Cette tendance à nous distraire jusqu’à la mort est une chose que la comédie fictive de McKay réussit parfaitement à cerner. “Don’t Look Up” est un miroir culturel intelligent, qui évoque la réaction de stress corporel que beaucoup cherchent à éviter (larmes, engourdissement, battements de cœur rapides, impossibilité de détourner le regard, effroi). Ce type de perturbation émotionnelle est essentiel si nous nous préoccupons de l’avenir de ce monde.

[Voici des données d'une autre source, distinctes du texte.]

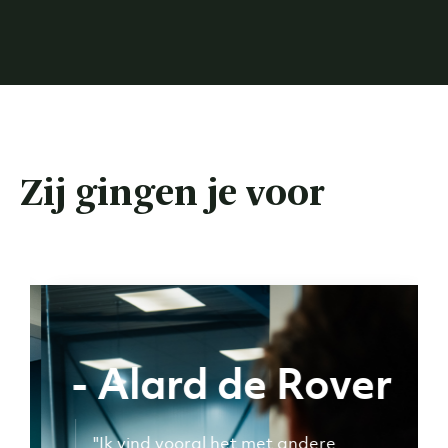
Zij gingen je voor
- Alard de Rover
"Ik vind vooral het met andere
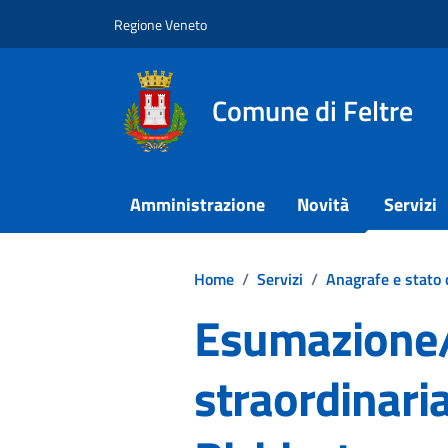
Vai ai contenuti
Vai al footer
Regione Veneto
Comune di Feltre
Amministrazione
Novità
Servizi
Home
/
Servizi
/
Anagrafe e stato c
Esumazione
straordinari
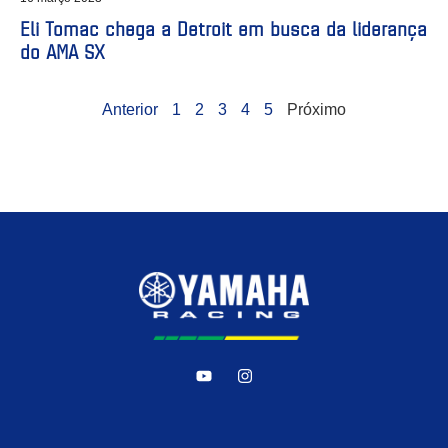
Eli Tomac chega a Detroit em busca da liderança
do AMA SX
Anterior
1
2
3
4
5
Próximo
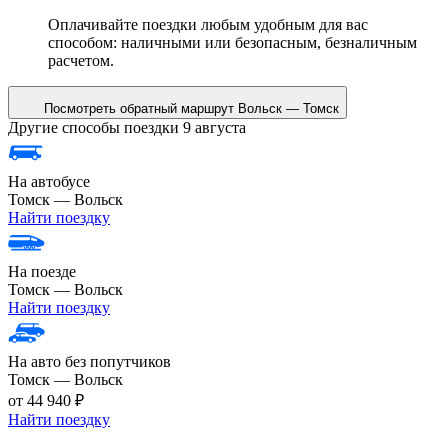
Оплачивайте поездки любым удобным для вас
способом: наличными или безопасным, безналичным
расчетом.
Посмотреть обратный маршрут
Вольск — Томск
Другие способы поездки 9 августа
На автобусе
Томск — Вольск
Найти поездку
На поезде
Томск — Вольск
Найти поездку
На авто без попутчиков
Томск — Вольск
от 44 940 ₽
Найти поездку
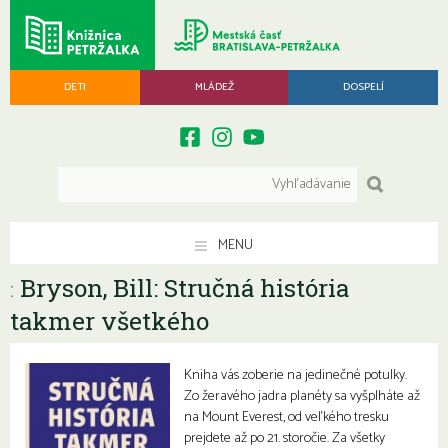
DETI
MLÁDEŽ
DOSPELÍ
MENU
Bryson, Bill: Stručná história
:
takmer všetkého
Kniha vás zoberie na jedinečné potulky.
Zo žeravého jadra planéty sa vyšplháte až
na Mount Everest, od veľkého tresku
prejdete až po 21. storočie. Za všetky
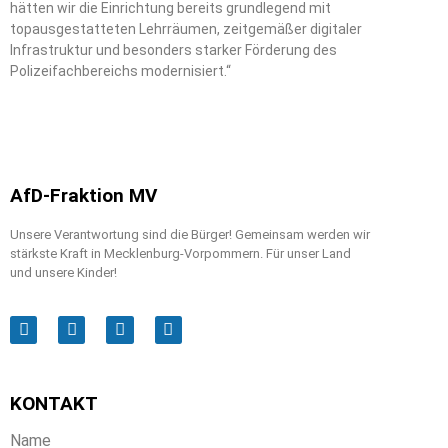
hätten wir die Einrichtung bereits grundlegend mit
topausgestatteten Lehrräumen, zeitgemäßer digitaler
Infrastruktur und besonders starker Förderung des
Polizeifachbereichs modernisiert.“
AfD-Fraktion MV
Unsere Verantwortung sind die Bürger! Gemeinsam werden wir
stärkste Kraft in Mecklenburg-Vorpommern. Für unser Land
und unsere Kinder!
KONTAKT
Name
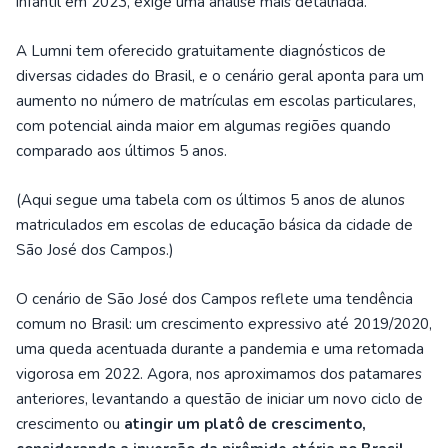
infantil em 2023, exige uma análise mais detalhada.
A Lumni tem oferecido gratuitamente diagnósticos de
diversas cidades do Brasil, e o cenário geral aponta para um
aumento no número de matrículas em escolas particulares,
com potencial ainda maior em algumas regiões quando
comparado aos últimos 5 anos.
(Aqui segue uma tabela com os últimos 5 anos de alunos
matriculados em escolas de educação básica da cidade de
São José dos Campos.)
O cenário de São José dos Campos reflete uma tendência
comum no Brasil: um crescimento expressivo até 2019/2020,
uma queda acentuada durante a pandemia e uma retomada
vigorosa em 2022. Agora, nos aproximamos dos patamares
anteriores, levantando a questão de iniciar um novo ciclo de
crescimento ou
atingir um platô de crescimento,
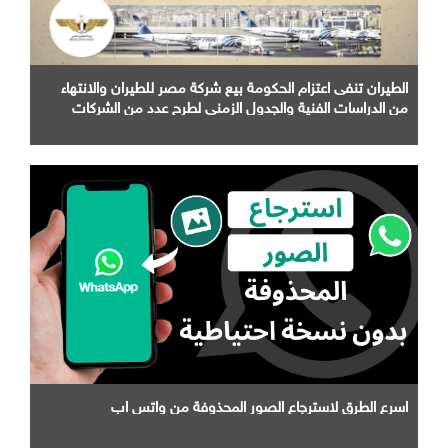
الطيران تنفى اعتزام الحكومة بيع شركة مصر للطيران والانتهاء
من الدراسات الفنية والجدول الزمني لطرح عدد من الشركات
التابعة لها
اسرع الطرق لاسترجاع الصور المحذوفة من واتس اب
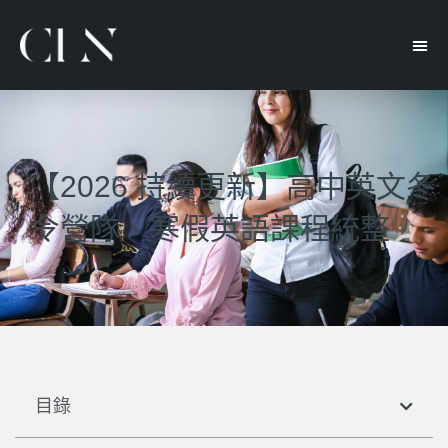
【2026 持續更新】高中英文冬
令營隊、寒假英語課程統整
目錄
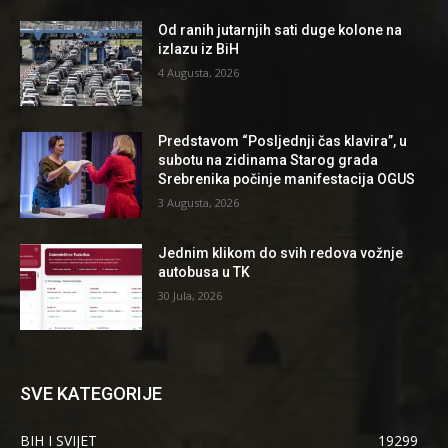
Od ranih jutarnjih sati duge kolone na
izlazu iz BiH
4 Augusta, 2026
Predstavom “Posljednji čas klavira”, u
subotu na zidinama Starog grada
Srebrenika počinje manifestacija OGUS
3 Augusta, 2026
Jednim klikom do svih redova vožnje
autobusa u TK
30 Jula, 2026
SVE KATEGORIJE
BIH I SVIJET
19299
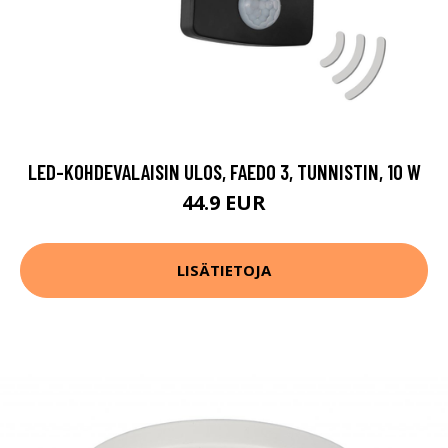
LED-KOHDEVALAISIN ULOS, FAEDO 3, TUNNISTIN, 10 W
44.9 EUR
LISÄTIETOJA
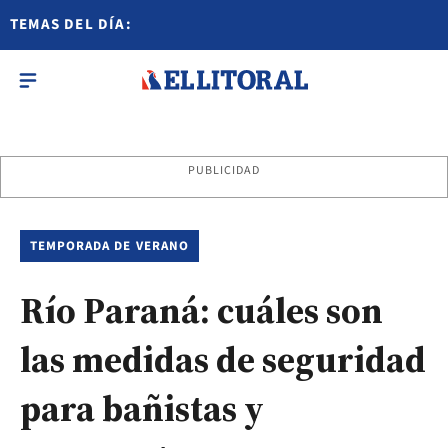
TEMAS DEL DÍA:
PUBLICIDAD
TEMPORADA DE VERANO
Río Paraná: cuáles son
las medidas de seguridad
para bañistas y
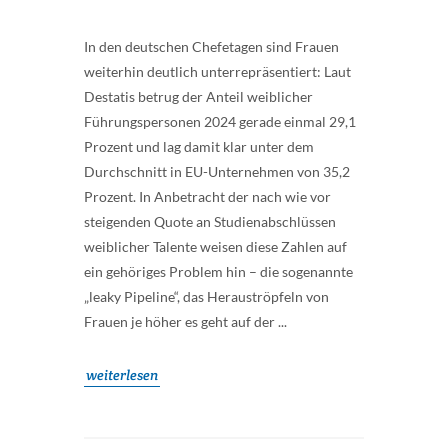
In den deutschen Chefetagen sind Frauen
weiterhin deutlich unterrepräsentiert: Laut
Destatis betrug der Anteil weiblicher
Führungspersonen 2024 gerade einmal 29,1
Prozent und lag damit klar unter dem
Durchschnitt in EU-Unternehmen von 35,2
Prozent. In Anbetracht der nach wie vor
steigenden Quote an Studienabschlüssen
weiblicher Talente weisen diese Zahlen auf
ein gehöriges Problem hin – die sogenannte
„leaky Pipeline“, das Herauströpfeln von
Frauen je höher es geht auf der ...
weiterlesen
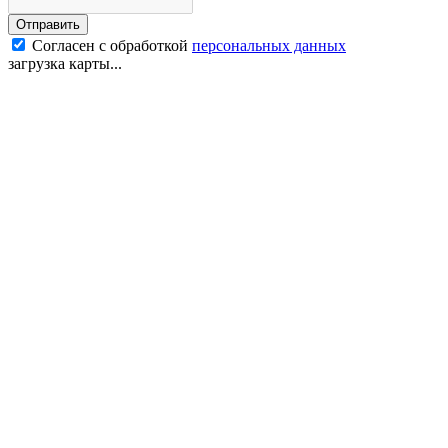
Отправить
Согласен с обработкой
персональных данных
загрузка карты...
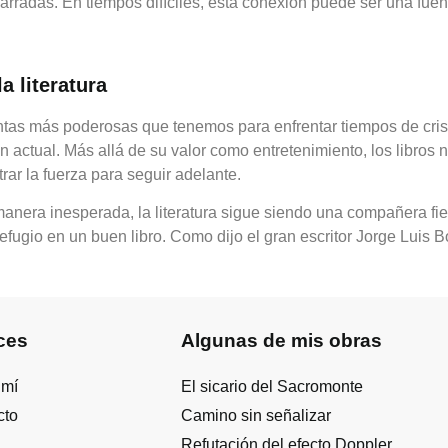
 narradas. En tiempos difíciles, esta conexión puede ser una fuen
a literatura
mientas más poderosas que tenemos para enfrentar tiempos de cri
n actual. Más allá de su valor como entretenimiento, los libro
trar la fuerza para seguir adelante.
nera inesperada, la literatura sigue siendo una compañera fiel
refugio en un buen libro. Como dijo el gran escritor Jorge Luis
ces
Algunas de mis obras
 mí
El sicario del Sacromonte
cto
Camino sin señalizar
Refutación del efecto Doppler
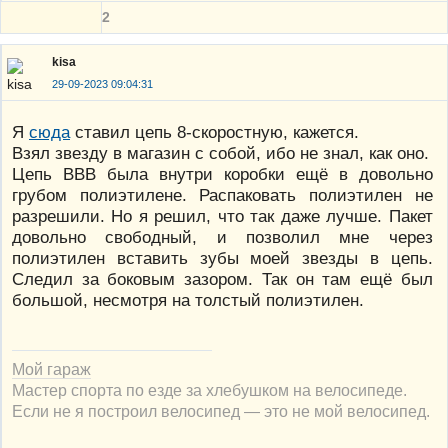
2
kisa
29-09-2023 09:04:31
Я
сюда
ставил цепь 8-скоростную, кажется.
Взял звезду в магазин с собой, ибо не знал, как оно.
Цепь ВВВ была внутри коробки ещё в довольно
грубом полиэтилене. Распаковать полиэтилен не
разрешили. Но я решил, что так даже лучше. Пакет
довольно свободный, и позволил мне через
полиэтилен вставить зубы моей звезды в цепь.
Следил за боковым зазором. Так он там ещё был
большой, несмотря на толстый полиэтилен.
Мой гараж
Мастер спорта по езде за хлебушком на велосипеде.
Если не я построил велосипед — это не мой велосипед.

La psychanalyste et auteur britannique Sally Weintrobe affirme que l'”exceptionnalisme” est en grande partie responsable de la crise climatique. Un état d’esprit exceptionnaliste et néolibéral a gagné du terrain dans les années 1980, encourageant les gens à se voir en termes idéalisés et méritants, les libérant des limites pratiques et de la moralité. En conséquence, une culture de l’insouciance et de la cupidité a prospéré – les industries des combustibles fossiles et la crise immobilière de 2008 n’en sont que deux exemples.

En effet, au fur et à mesure que les événements du film se déroulent, on ressent à la fois un dégoût viscéral pour le monde que nous avons créé et un sens aigu de la responsabilité. Le film est un véritable leurre, passant de la comédie au drame – mais c’est là tout l’intérêt.

Lorsque la communication sur le climat est trop scientifique, trop alarmiste, trop abstraite ou trop subtile, les gens décrochent. McKay touche une partie de la population qui réfléchit : Je suis légèrement terrifié à ce sujet, mais je ne l’ai pas encore complètement admis à moi-même ou aux autres et je préfère minimiser la chose et penser à d’autres choses.

Du point de vue de la psychologie du climat, c’est une histoire de mécanismes de défense : il y a la Présidente Orlean (Meryl Streep) qui désavoue le sujet de l’attaque imminente de la comète. Il y a Peter Isherwell (Mark Rylance jouant un amalgame de voleur et de baron de la technologie), dont la pensée magique et l’opportunisme se révèlent être un déni insipide. Et puis, il y a le public lui-même, qui est dépeint comme distrait, polarisé et facilement contrôlable. Ce ne sont là que quelques exemples de la complexité psychologique à laquelle nous sommes confrontés dans la vie réelle lorsque nous essayons de discuter de crises existentielles comme le changement climatique.

En effet, bien qu’il soit pénible de penser aux crises écologiques qui menacent l’ensemble de la civilisation, il est nécessaire de stimuler l’action politique et de nous empêcher de tuer la planète et nous-mêmes.

Bien que le film offre une critique utile (bien que sombre) de la culture américaine, il reconnaît à peine ce que nous savons être vrai à propos de l’humanité pendant les périodes sombres. Les gens résistent et persistent, ils s’unissent et deviennent plus forts, et ils forcent un changement positif. Nous avons vu cela auparavant – du mouvement des droits civiques à la résistance à la Seconde Guerre mondiale en passant par l’apartheid – et il est tout à fait possible de déclencher un mouvement mondial pour le climat.

Notre meilleur espoir est à plusieurs volets : une détermination politique mondiale, un nouveau modèle de régénération et un mouvement social engagé. L’espoir réside dans le pouvoir du collectif, dans la multiplication des voix qui s’expriment, dans l’action civique, qui oblige les politiques, les capitalistes et les industriels à réfléchir – ce n’est qu’alors que le “Grand Tournant”, comme l’appelle Joanna Macy, se produira. Le cinéma, les contes, l’art et la musique sont de puissantes formes d’expression créative qui nous invitent et nous rappellent de lever les yeux.